** Prompt **
Give the data again exactly, stopping after the "ア・人柄重視の採用・活気のある職場" line.

====== Material for the task ======

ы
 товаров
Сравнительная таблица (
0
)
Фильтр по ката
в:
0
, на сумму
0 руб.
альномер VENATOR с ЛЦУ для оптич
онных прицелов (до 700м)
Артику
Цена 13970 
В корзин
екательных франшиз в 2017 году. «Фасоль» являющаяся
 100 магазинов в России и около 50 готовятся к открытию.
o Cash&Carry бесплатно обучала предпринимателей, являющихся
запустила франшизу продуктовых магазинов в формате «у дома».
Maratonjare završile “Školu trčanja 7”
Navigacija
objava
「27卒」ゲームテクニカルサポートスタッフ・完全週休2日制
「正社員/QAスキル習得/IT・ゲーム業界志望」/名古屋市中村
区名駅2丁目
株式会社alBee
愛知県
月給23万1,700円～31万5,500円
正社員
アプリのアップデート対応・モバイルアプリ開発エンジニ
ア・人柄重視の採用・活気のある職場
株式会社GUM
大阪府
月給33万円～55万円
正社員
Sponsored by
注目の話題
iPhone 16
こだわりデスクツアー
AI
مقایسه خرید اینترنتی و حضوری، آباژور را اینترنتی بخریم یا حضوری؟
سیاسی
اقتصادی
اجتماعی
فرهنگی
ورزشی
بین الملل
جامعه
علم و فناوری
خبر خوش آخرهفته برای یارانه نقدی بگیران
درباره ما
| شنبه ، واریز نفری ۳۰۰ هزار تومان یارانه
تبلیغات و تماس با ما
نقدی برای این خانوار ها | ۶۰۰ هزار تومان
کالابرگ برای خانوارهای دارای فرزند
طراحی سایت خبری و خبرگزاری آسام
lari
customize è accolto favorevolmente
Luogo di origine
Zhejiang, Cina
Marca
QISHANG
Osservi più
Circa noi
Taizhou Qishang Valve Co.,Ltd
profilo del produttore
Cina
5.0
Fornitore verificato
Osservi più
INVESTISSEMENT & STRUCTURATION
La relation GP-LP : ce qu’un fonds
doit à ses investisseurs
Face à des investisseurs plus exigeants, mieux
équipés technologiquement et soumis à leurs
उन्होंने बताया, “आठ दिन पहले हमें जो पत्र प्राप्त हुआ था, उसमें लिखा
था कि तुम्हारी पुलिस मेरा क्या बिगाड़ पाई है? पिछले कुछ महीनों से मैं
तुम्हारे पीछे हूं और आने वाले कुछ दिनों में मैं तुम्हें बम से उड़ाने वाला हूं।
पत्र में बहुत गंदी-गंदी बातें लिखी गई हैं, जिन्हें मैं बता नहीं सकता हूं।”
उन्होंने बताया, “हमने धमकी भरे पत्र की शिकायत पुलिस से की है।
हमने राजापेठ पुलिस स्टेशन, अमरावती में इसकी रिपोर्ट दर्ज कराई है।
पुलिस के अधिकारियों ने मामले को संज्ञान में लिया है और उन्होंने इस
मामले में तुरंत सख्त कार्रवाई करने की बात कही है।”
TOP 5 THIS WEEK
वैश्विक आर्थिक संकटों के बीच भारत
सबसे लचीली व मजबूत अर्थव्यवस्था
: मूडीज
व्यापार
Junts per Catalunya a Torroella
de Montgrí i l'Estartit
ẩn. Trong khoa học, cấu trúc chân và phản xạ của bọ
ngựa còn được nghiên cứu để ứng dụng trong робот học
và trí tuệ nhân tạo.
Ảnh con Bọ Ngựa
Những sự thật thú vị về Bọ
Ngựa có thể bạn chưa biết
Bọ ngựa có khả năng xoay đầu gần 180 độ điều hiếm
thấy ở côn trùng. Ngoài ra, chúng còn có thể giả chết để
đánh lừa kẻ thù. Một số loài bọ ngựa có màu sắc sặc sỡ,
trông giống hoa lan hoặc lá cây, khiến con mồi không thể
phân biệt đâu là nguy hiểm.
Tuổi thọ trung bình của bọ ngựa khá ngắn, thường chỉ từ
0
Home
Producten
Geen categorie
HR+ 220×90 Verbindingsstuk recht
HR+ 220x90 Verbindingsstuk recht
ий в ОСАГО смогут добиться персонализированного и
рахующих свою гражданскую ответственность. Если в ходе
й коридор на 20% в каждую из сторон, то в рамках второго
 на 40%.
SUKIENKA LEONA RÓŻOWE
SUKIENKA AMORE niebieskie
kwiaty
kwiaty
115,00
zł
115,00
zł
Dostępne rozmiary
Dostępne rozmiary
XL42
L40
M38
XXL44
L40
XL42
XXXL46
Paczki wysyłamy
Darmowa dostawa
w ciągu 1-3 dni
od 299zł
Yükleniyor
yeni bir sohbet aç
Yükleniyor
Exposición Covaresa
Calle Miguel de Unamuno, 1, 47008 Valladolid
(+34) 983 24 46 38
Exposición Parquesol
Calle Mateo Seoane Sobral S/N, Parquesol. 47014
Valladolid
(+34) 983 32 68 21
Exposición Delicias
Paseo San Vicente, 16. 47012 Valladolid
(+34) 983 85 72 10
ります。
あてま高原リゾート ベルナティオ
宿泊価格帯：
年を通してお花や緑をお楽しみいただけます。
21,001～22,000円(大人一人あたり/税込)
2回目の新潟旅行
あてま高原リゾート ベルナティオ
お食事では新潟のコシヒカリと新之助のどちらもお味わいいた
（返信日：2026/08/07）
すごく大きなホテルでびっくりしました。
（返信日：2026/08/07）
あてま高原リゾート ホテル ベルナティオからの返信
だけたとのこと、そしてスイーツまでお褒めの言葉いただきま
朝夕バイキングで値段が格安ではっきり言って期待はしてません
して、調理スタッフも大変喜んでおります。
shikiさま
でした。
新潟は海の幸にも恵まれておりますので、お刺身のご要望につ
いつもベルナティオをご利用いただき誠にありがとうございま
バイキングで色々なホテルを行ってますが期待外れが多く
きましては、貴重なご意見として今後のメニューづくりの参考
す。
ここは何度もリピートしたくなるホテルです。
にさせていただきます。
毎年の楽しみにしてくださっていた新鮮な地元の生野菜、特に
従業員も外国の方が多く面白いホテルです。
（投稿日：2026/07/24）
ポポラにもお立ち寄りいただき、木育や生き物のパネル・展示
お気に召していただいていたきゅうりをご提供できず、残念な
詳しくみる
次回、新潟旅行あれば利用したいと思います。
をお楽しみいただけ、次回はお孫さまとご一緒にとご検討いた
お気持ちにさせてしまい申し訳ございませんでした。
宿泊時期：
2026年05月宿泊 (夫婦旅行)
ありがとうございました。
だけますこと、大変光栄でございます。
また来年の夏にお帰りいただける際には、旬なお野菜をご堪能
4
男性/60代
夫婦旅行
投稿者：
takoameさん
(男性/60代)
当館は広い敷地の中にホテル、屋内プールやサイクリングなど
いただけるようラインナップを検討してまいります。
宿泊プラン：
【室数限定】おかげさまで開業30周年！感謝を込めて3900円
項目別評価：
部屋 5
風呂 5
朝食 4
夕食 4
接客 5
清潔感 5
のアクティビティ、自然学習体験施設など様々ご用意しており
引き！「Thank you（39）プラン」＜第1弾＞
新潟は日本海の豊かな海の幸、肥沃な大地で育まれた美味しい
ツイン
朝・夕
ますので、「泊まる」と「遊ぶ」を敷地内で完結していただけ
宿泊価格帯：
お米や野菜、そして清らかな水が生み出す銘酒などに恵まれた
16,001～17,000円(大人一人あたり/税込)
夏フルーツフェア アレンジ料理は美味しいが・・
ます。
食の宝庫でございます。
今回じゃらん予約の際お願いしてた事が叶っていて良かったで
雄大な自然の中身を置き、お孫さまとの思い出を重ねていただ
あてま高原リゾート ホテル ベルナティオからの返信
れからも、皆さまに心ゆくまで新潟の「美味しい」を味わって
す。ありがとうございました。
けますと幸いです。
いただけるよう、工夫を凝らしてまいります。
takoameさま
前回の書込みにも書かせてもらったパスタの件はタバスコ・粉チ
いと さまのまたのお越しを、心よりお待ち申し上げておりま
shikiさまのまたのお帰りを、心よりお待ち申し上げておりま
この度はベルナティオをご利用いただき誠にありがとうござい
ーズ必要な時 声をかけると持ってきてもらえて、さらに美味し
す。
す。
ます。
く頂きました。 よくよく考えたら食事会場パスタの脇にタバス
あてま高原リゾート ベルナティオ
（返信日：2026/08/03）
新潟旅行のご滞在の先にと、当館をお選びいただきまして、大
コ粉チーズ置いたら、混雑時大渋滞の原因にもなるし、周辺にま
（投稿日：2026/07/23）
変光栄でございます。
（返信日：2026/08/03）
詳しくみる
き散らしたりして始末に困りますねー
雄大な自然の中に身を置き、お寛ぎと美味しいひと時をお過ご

======

** Answer space **
ы
 товаров
Сравнительная таблица (
0
)
Фильтр по ката
в:
0
, на сумму
0 руб.
альномер VENATOR с ЛЦУ для оптич
онных прицелов (до 700м)
Артику
Цена 13970 
В корзин
екательных франшиз в 2017 году. «Фасоль» являющаяся
 100 магазинов в России и около 50 готовятся к открытию.
o Cash&Carry бесплатно обучала предпринимателей, являющихся
запустила франшизу продуктовых магазинов в формате «у дома».
Maratonjare završile “Školu trčanja 7”
Navigacija
objava
「27卒」ゲームテクニカルサポートスタッフ・完全週休2日制
「正社員/QAスキル習得/IT・ゲーム業界志望」/名古屋市中村
区名駅2丁目
株式会社alBee
愛知県
月給23万1,700円～31万5,500円
正社員
アプリのアップデート対応・モバイルアプリ開発エンジニ
ア・人柄重視の採用・活気のある職場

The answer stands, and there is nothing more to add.